Ел он все меньше и меньше. Его костюм из грубой ткани становился все более серым и обвис так, что в нем, пожалуй, поместились бы двое.
Раз в месяц к магазину подъезжала горбатая «варшава», и там, под вишневым сиянием банок с джемом, в аромате грудинок, прямо на глазах у человека в феске с упаковки кофе «Турок», кассир медленно слюнявил палец и производил выплату. Продавщица тем же самым движением переворачивала страницы тетради с записью кредитов. Василь Падва стоял всегда последним, словно боялся, что кто-то заглянет ему через плечо и заколдует растущее сокровище или сотрет взглядом один из двух записанных в его рубрике нулей.
Банкноты с рыбаком, с рабочим и с шахтером напоминали ему открытки из дальних стран. Море, завод, шахт — все это он знал только по рассказам. Те, что туда уходили, не возвращались уже никогда. Пропадали, словно смельчаки на пути к Эльдорадо.
Он брал свою тонюсенькую пачечку, складывал пополам и прятал на груди, в кармане, застегивающемся на пуговицу, а люди смеялись: он, мол, и на ночь не снимает одежды. Василь не пил, не курил, никого не угощал, на рассвете выходил с коровами и исчезал в белой мгле.

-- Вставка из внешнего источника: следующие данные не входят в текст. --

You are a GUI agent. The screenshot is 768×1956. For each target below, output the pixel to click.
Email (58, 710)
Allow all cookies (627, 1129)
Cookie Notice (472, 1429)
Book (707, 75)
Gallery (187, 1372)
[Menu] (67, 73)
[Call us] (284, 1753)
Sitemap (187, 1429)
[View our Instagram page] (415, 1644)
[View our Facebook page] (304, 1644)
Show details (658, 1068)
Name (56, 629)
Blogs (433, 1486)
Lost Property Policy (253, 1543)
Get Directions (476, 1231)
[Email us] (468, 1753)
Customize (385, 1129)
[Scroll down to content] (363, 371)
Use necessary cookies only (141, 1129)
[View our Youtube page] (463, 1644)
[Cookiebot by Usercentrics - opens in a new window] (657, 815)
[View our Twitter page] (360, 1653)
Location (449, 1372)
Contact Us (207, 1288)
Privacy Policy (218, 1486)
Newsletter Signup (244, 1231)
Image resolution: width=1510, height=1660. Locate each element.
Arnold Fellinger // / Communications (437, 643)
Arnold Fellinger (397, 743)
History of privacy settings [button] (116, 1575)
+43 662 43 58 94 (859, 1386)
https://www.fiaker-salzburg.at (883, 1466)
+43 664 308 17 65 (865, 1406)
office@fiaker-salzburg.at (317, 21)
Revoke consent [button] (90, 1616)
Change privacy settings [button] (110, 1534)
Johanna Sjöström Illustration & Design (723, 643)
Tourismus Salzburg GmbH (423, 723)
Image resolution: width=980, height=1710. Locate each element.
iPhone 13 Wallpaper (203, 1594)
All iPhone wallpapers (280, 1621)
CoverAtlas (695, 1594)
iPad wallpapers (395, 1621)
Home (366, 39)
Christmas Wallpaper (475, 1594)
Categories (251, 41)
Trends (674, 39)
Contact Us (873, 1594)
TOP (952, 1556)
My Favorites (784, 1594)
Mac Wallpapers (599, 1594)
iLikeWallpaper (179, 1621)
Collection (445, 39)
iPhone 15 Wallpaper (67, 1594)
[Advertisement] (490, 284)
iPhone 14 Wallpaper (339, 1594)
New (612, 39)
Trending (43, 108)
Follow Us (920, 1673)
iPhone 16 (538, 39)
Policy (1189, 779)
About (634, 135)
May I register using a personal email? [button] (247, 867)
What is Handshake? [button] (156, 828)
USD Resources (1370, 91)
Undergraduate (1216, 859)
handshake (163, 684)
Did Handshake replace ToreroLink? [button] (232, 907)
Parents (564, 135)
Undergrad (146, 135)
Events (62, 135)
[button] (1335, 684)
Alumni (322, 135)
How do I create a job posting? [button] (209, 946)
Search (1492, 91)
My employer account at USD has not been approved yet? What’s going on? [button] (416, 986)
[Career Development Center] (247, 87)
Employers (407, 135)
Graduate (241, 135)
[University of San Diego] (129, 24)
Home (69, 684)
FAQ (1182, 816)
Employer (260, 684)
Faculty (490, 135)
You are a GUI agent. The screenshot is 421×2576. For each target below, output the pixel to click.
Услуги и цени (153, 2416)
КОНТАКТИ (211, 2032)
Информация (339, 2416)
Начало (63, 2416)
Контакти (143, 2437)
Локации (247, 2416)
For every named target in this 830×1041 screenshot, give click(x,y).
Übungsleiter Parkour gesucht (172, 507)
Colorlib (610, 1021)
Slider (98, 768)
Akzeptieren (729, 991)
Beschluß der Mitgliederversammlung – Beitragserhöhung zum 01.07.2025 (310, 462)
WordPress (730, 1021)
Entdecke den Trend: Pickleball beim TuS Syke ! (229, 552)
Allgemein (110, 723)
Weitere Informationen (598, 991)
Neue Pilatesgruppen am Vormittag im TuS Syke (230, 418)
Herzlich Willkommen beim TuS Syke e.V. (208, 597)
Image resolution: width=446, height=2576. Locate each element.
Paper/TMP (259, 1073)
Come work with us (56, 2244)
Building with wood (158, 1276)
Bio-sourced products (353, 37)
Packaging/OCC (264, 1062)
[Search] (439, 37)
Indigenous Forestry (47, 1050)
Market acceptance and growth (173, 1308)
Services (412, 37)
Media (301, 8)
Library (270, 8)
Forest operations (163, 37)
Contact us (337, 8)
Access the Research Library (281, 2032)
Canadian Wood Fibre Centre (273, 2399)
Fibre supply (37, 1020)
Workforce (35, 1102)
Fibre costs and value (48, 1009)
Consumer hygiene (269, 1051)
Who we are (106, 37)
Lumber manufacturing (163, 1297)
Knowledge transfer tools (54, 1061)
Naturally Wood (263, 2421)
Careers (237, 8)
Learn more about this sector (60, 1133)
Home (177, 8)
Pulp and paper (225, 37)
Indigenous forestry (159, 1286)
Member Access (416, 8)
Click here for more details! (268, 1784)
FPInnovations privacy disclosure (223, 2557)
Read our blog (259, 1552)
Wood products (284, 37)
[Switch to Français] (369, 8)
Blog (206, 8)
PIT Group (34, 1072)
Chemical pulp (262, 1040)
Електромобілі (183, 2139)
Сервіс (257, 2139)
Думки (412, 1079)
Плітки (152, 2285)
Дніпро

И вот как-то в июле случилась гроза. Те, кто работали на сене, сбежали вниз, и все попрятались кто где смог. Василь остался наверху, там, где начинался Сладкий Лес. Коровы стояли под дождем с опущенными головами, а он присел под кустом лещины. Громы, как всегда, лупили по верхушкам, раз тут, раз там, в домах звенели стекла в разболтанных оконных рамах, а лица детей при лиловых вспышках молний выглядели так, будто кто-то сфотографировал страх.
И тогда загорелся старый сарай под соломенной крышей. Он стоял высоко в лугах у самого леса. Люди рассказывали, что Василь бежал так быстро, словно его нес ветер, он бежал в ту сторону сквозь дождь и сквозь вспышки молний. Но с грозой ведь дело такое, в ней больше огня, чем воды, и пока он добежал, стреха превратилась в красный стяг, потом затрещала, разломилась и рухнула вниз. Вместе с гнездами стрижей сгорело и сокровище Василя — он годами засовывал его под стреху. Сотенные бумажки цвета пламени, пятидесятки зеленые, как вода, и двадцатки бурые, как дым.